Het ‘recht niet gemeten, geanalyseerd of gecoacht te worden’ en het ‘recht op betekenisvol menselijk contact’. Deze beide ‘digitale’ mensenrechten hebben we nodig volgens het Rathenau Instituut. De Raad van Europa beaamt het.
Het rapport Mensenrechten in het robottijdperk van de hand van Rinie van Est, Linda Kool van Rathenau en jurist Joost Gerritsen is gemaakt in opdracht van de Parlementaire Assemblee van de Raad van Europa (PACE), die een aanpassing wenst van verdragen over mensenrechten aan de ‘digitale samenleving’.

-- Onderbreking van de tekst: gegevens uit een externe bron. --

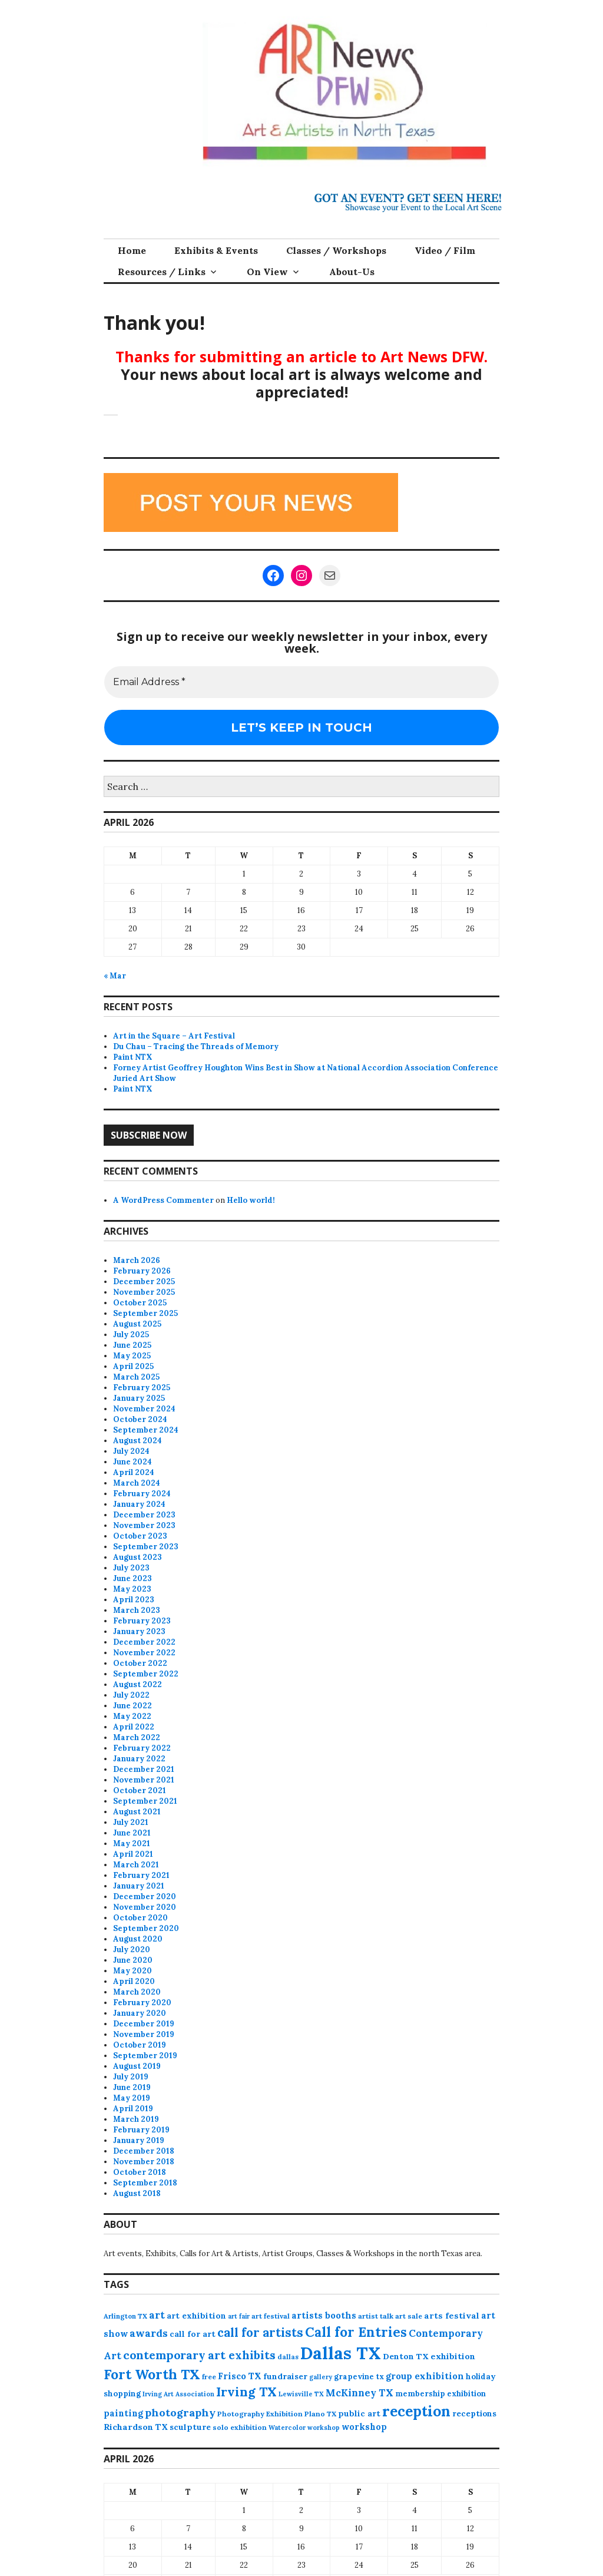  What do you see at coordinates (209, 2376) in the screenshot?
I see `free [free (75 items)]` at bounding box center [209, 2376].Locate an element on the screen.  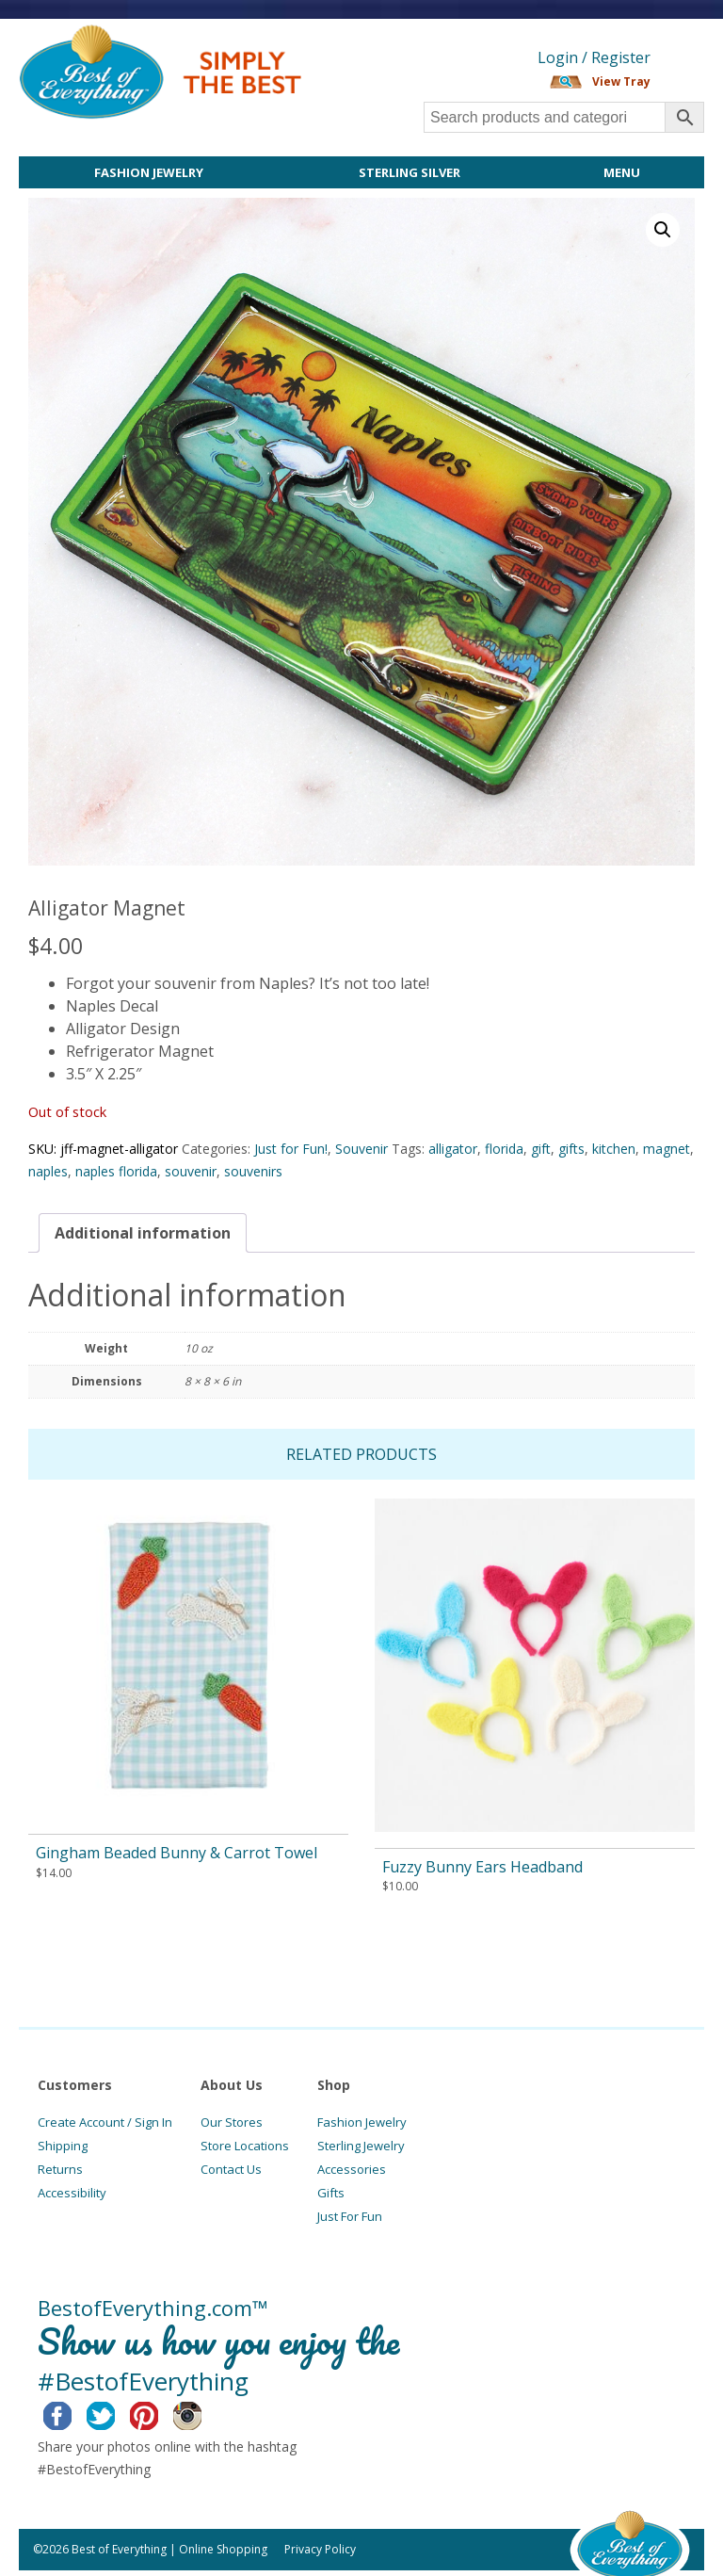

Rathenau richtte zich vooral op technologische innovaties die ‘menselijke’ eigenschappen krijgen, bijvoorbeeld zelflerende software. Toepassingen als zelfrijdende auto’s, zorgrobots, e-coaches, kunstmatige intelligentie in rechtspraak en sociale proflering en augmented reality kunnen grote invloed krijgen op het intieme leven van mensen, bijvoorbeeld op privacyrechten, menselijke waardigheid, eigendom, aansprakelijkheidsrecht, vrijheid van meningsuiting, bescherming tegen discriminatie en toegang tot rechtspraak en een eerlijk proces.
De aanbevelingen van Rathenau voor genoemde nieuwe rechten zijn, in andere formuleren 28 april 2017 aangenomen. Punt 9.4 van de besluiten gaat hierop in, met een koppeling van de digitale rechten aan privacy. Het behelst het Oviedo Verdrag van 1997 ter bescherming van mensenrechten in de (bio)geneeskunde.
Het verdrag van Oviedo handelt wel over de rechten ten opzichte van technologie in ons lichaam, maar niet tegenover digitale technologie buiten het lichaam. Dat wordt nu aangevuld.